MLB

A-RODがメッツの買収から撤退を表明。失敗の原因はうかつさにあった⁉

宇根夏樹

2020.09.01

A-ROD(右)とJ-LO(左)のビッグカップルを中心とする投資家グループがメッツ買収を断念。その原因は“お騒がせ男”A-RODにあるのかも…。(C)Getty Images

 MLB通算696本塁打の元スター、アレックス・ロドリゲスと、彼の婚約者の女優ジェニファー・ロペスは、メッツのオーナーになることができなかった。

 2人が率いる投資家グループは、8月28日に買収交渉から撤退することを表明。NHLやNBAのチームも所有するジョシュ・ハリスとデビッド・ブリッツァーらのグループもそれ以前に姿を消したため、すでにメッツの所有権のうち8%を有するスティーブ・コーエンが、唯一の候補として残った。メッツとコーエンの交渉は2月に一度破綻し、そこから別の候補が浮上したが、元の鞘に収まった格好だ。ここからのどんでん返しは、まず起きないだろう。

『ニューヨーク・ポスト』紙は8月半ばに、メッツのフレッド・ウィルポンCEOとジェフ・ウィルポンCOOはコーエンを嫌っていて、A-RODに売りたがっている、と報じていた。にもかかわらず、それが実現しなかったのは、MLB機構の思惑が絡んでいた可能性がある。

 一つは、資金面だ。A-RODとロペスは確かに大金持ちだが、コーエンほどの大富豪ではない。買収に必要な額を集めることはできても、そこで資金が尽きてしまい、チームを強くすることができないのではないか、との懸念が残る。実際に『ジ・アスレティック』は、2017年にマーリンズを買収したデレク・ジーターのグループが、主力を放出して経費削減を図ったことを前例として挙げている。この"ファイヤーセール"にはファンから批判が殺到。MLB機構としては、同じことが繰り返されて球界が盛り下がるのは避けたかったのではないか。
 
 また、ジーターと違い、現役時代のA-RODは必ずしもクリーンな選手ではなかった。禁止薬物PEDの使用歴を持ち、出場停止処分を受けて14年シーズンを全休している。それだけでなく、ダーティなプレーで何度か批判を浴びてもいる。例えば走者だった時に、内野フライを捕ろうとしている野手に向かって「オレが捕る」と後ろから声をかけて落球を誘おうとしたり、打席から一塁へ向かう途中、タッチに来た投手のグラブをはたき落とそうとしたりした。さらには試合中に観客の女性をナンパするという呆れたこともやらかしている。スター選手の割に、自分がどう見られているかについては無頓着で、うかつなところがあった。
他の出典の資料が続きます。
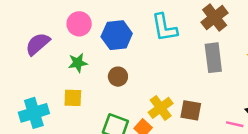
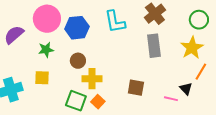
pink circle: (79, 24) -> (47, 19), size x1.4
yellow cross: (161, 108) -> (92, 79), moved, turned 36

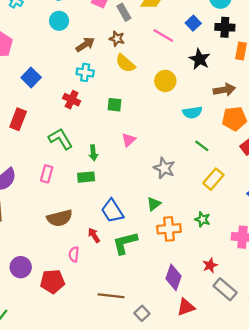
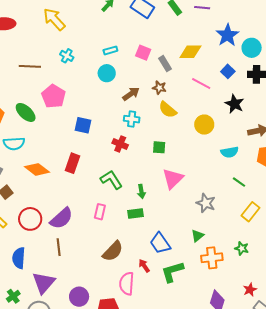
blue square: (31, 78) -> (83, 125), turned -30
pink triangle: (129, 140) -> (173, 179), size x1.6
brown semicircle: (60, 218) -> (113, 251), turned -30
pink semicircle: (74, 254) -> (127, 284), size x1.6

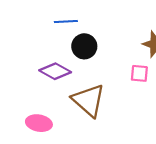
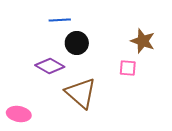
pink ellipse: (39, 123) -> (19, 114), moved

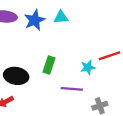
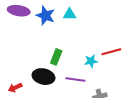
blue star: (35, 20) -> (46, 16), turned -30
black ellipse: (16, 76) -> (43, 77), moved

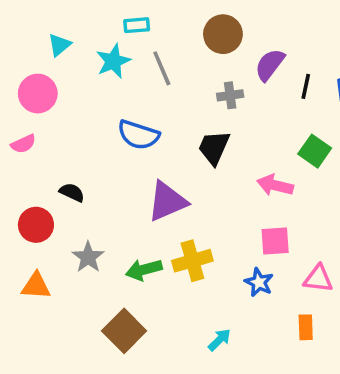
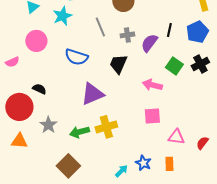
purple semicircle: (270, 65) -> (149, 43), moved
gray line: (162, 68) -> (100, 27), moved
pink circle: (38, 94) -> (36, 41), moved
red circle: (36, 225) -> (19, 107), size x1.4
blue star: (259, 282) -> (143, 163), moved

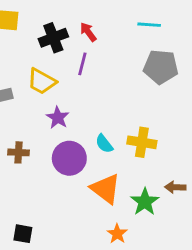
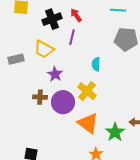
yellow cross: (142, 142) -> (87, 91), moved, turned 30
cyan semicircle: (104, 144) -> (96, 64), moved, turned 40
brown cross: (18, 152) -> (40, 97), moved

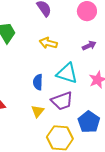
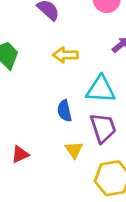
purple trapezoid: (62, 101) -> (103, 128), turned -75

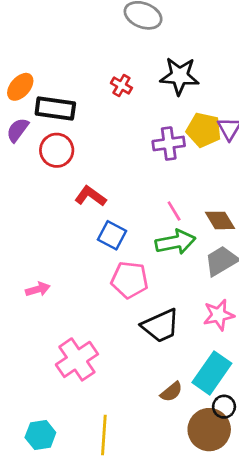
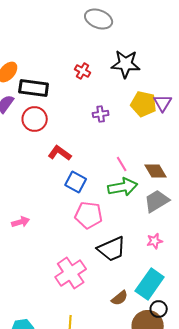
purple cross: (169, 144) -> (101, 114), moved, size x0.7
pink star: (219, 315) -> (155, 241), size x0.7
pink cross: (77, 359) -> (71, 273), moved

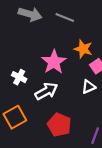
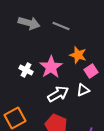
white cross: (19, 77) -> (26, 70), moved
white arrow: (46, 91) -> (58, 94), moved

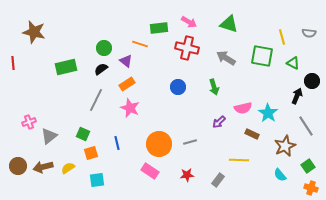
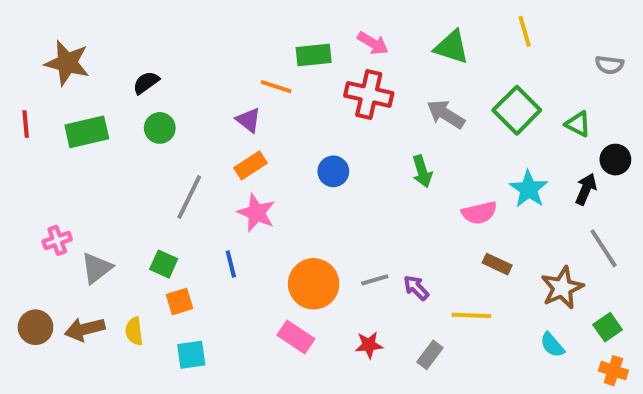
yellow line: (282, 37) -> (525, 31), moved
green circle: (104, 48) -> (160, 128), moved
green square: (262, 56) -> (517, 110), turned 35
green rectangle: (66, 67) -> (87, 132), moved
black semicircle: (101, 69) -> (146, 83), moved
blue circle: (178, 87) -> (333, 171), moved
cyan star: (268, 113) -> (529, 189), moved
purple arrow: (219, 122) -> (416, 288), moved, turned 88
blue line: (117, 143) -> (231, 264), moved
yellow semicircle: (68, 168) -> (134, 331), turned -64

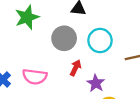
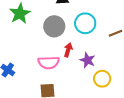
pink semicircle: (35, 77) -> (49, 63), moved

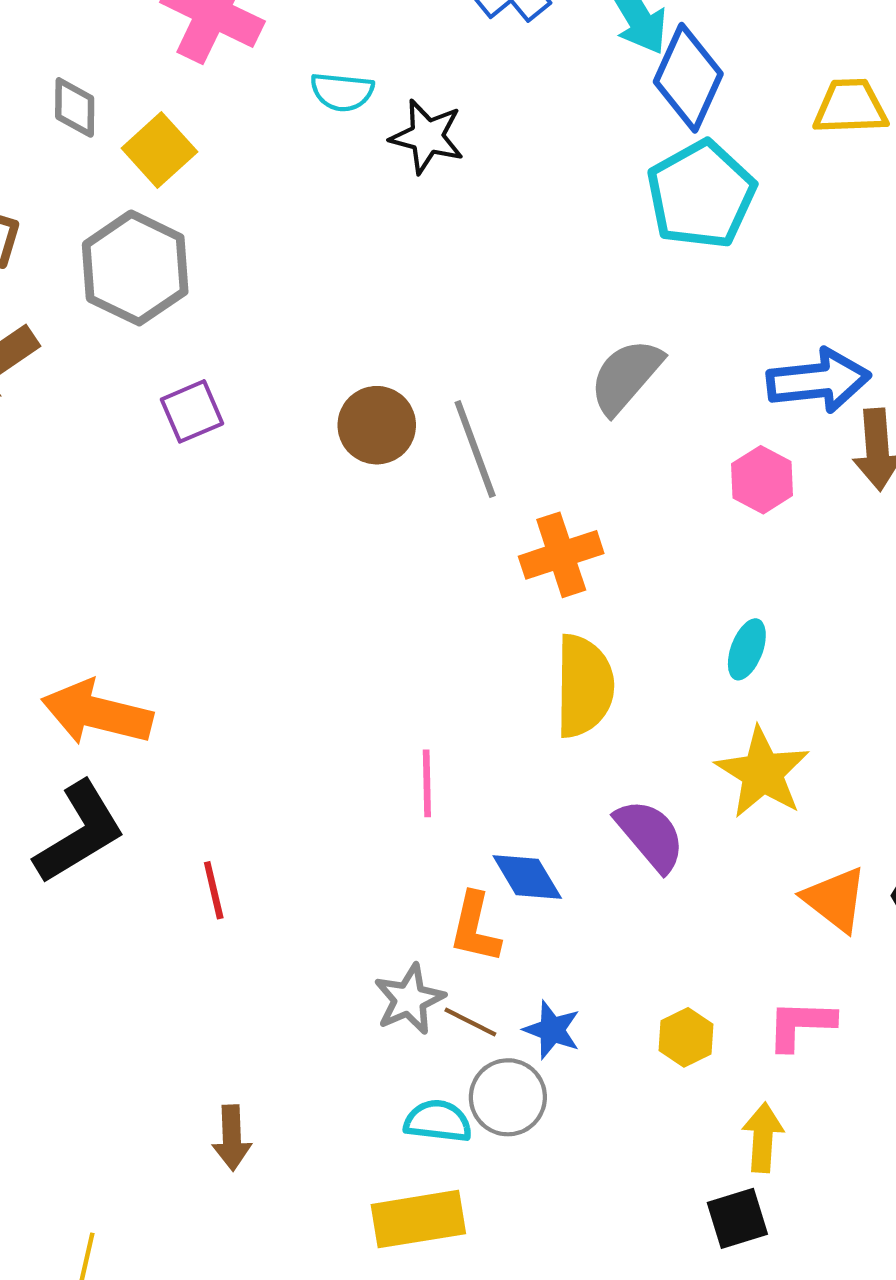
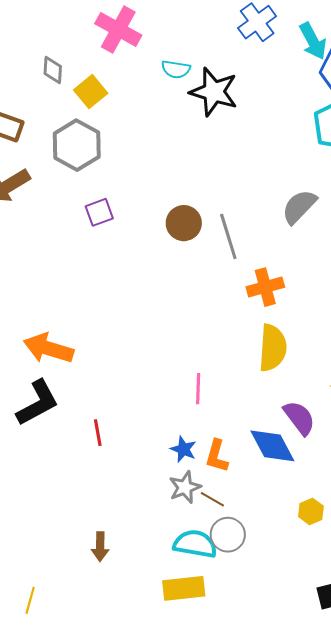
black star: (427, 137) -> (214, 92), size x1.4
blue diamond: (527, 877) -> (272, 446), moved, size x1.4
blue star: (552, 1030) -> (183, 449), moved
cyan semicircle: (438, 1121) -> (195, 544), size x1.4

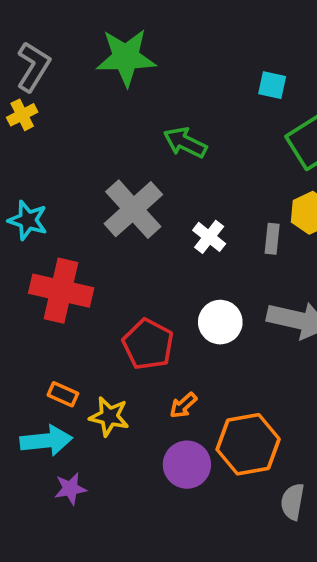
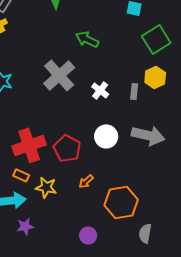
red cross: (61, 291) -> (29, 145), moved, turned -32
purple circle: (187, 465) -> (88, 235), moved, size x0.7

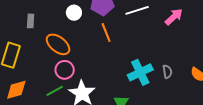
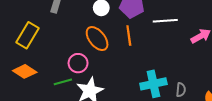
orange ellipse: (58, 44) -> (97, 39), moved
orange diamond: (16, 90) -> (25, 71), turned 35

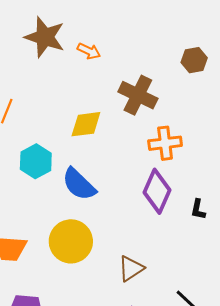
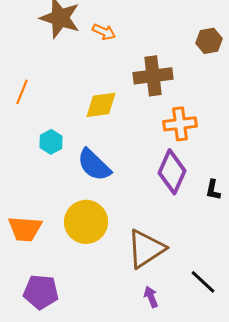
brown cross: (138, 95) -> (153, 76), turned -33
cyan hexagon: (36, 161) -> (51, 142), size x0.7
brown triangle: (131, 268) -> (146, 249), size x1.5

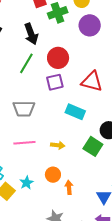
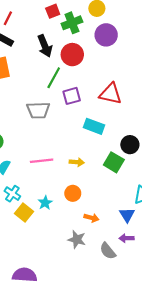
red circle: (58, 58) -> (72, 55), moved
green line: (26, 63) -> (54, 78), moved
gray trapezoid: (24, 109) -> (38, 110), moved
orange arrow: (69, 187) -> (91, 218), moved, turned 112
 今回の買収失敗も、そのうかつさが原因だったのかもしれない。今回の買収交渉に際して、A-RODは前アストロズGMのジェフ・ルーノーをコンサルタントに起用し、助言を仰いでいた。ルーノーはよく知られているように、17~18年にアストロズが行ったサイン盗み問題でMLB機構から1年間の職務停止を科されている(処分直後のGM解任は、アストロズのオーナーによるものだ)。

 確かに現在のA-RODはMLBの「外部」にいるので、ルーノーを雇うことは別に違反ではないが、MLB機構としては面白くないはずだ。A-RODがメッツを買収して、球界に戻ってくるのを阻もうとしても不思議はない。A-RODにMLB機構の心証を悪くする意図はなかったのかもしれないが、少し考えればわかりそうなものだ。しかし、これも彼らしさかと思うとどこか憎めない。

文●宇根夏樹

【著者プロフィール】
うね・なつき/1968年生まれ。三重県出身。『スラッガー』元編集長。現在はフリーライターとして『スラッガー』やYahoo! 個人ニュースなどに寄稿。著書に『MLB人類学――名言・迷言・妄言集』(彩流社)。